Work to complete: Only the stretch below from the line holding "Сегодня люди" through the line holding "versità degli Studi Milano-Bicocca" should be restated, word for word and with both ends included; pictures stay out.

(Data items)
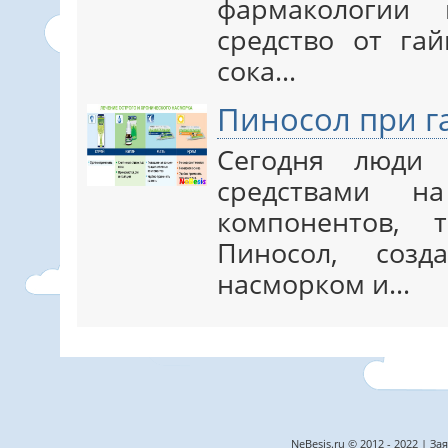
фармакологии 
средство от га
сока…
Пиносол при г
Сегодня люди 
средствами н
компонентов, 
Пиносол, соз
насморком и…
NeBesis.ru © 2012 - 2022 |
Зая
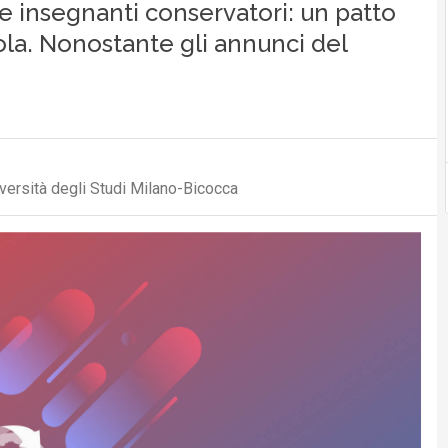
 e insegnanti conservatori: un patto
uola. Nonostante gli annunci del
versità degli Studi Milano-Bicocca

* * *

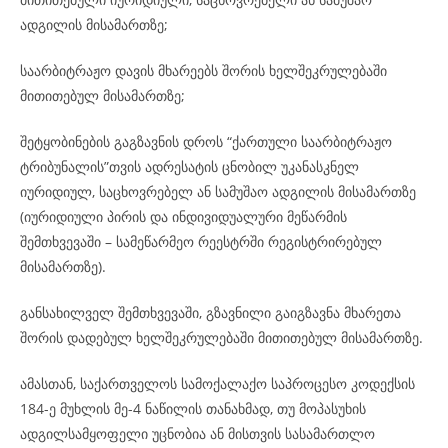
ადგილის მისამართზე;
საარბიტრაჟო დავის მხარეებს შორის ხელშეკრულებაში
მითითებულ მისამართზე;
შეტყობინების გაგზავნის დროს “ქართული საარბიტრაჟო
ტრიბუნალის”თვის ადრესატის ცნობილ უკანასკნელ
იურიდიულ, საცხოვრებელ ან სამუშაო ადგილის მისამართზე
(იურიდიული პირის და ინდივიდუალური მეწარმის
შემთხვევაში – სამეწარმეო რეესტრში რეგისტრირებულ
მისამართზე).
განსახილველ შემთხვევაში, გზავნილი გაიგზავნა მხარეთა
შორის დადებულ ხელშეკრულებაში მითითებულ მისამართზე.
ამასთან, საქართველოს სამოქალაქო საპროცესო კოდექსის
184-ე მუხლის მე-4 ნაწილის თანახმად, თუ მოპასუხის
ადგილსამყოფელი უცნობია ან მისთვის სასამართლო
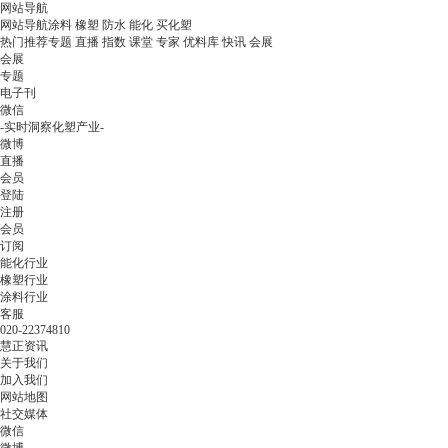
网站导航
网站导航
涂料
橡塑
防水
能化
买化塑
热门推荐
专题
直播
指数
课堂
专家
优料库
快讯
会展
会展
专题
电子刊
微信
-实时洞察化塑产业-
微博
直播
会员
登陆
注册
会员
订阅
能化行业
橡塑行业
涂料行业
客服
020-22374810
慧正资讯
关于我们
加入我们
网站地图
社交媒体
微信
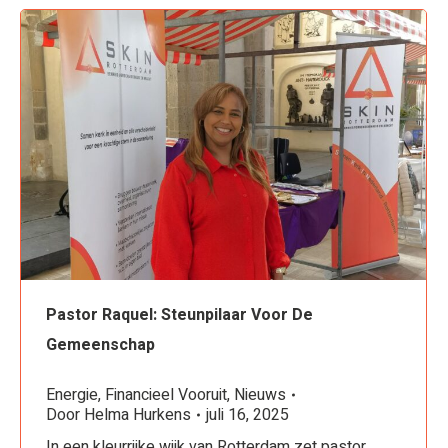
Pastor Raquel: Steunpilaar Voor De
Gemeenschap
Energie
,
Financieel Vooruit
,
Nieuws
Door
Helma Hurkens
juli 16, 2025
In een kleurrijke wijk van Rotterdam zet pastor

Exercise solution:
Сегодня люди 
средствами н
компонентов, 
Пиносол, соз
насморком и…
NeBesis.ru © 2012 - 2022 |
Зая
 e insegnanti conservatori: un patto
uola. Nonostante gli annunci del
versità degli Studi Milano-Bicocca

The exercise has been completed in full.